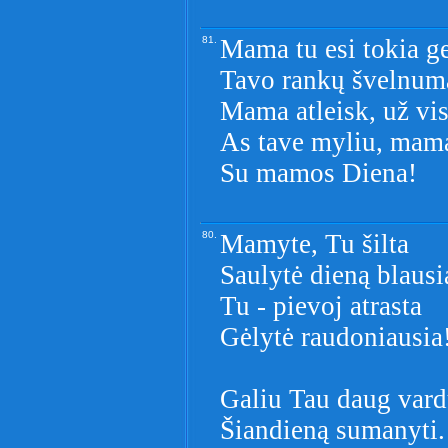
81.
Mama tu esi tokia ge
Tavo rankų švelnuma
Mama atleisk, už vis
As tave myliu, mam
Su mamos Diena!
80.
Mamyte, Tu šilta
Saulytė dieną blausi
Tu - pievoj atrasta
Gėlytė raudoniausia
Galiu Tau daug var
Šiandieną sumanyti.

--

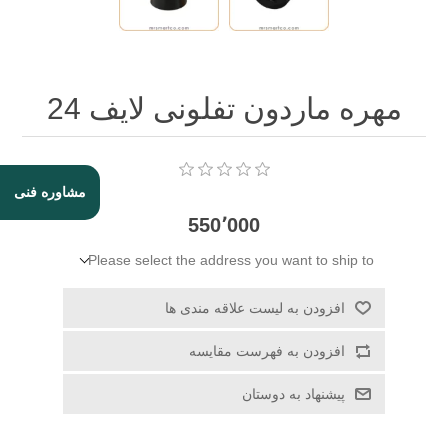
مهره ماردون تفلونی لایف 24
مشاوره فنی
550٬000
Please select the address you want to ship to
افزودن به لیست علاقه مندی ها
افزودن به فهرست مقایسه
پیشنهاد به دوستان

■ The task ■
The entries above hold a line with "Please select the address you want to ship to" and a later line with "پیشنهاد به دوستان". Write out exactly those lines and all lines between, nothing more.

■ Solved problem ■
Please select the address you want to ship to
افزودن به لیست علاقه مندی ها
افزودن به فهرست مقایسه
پیشنهاد به دوستان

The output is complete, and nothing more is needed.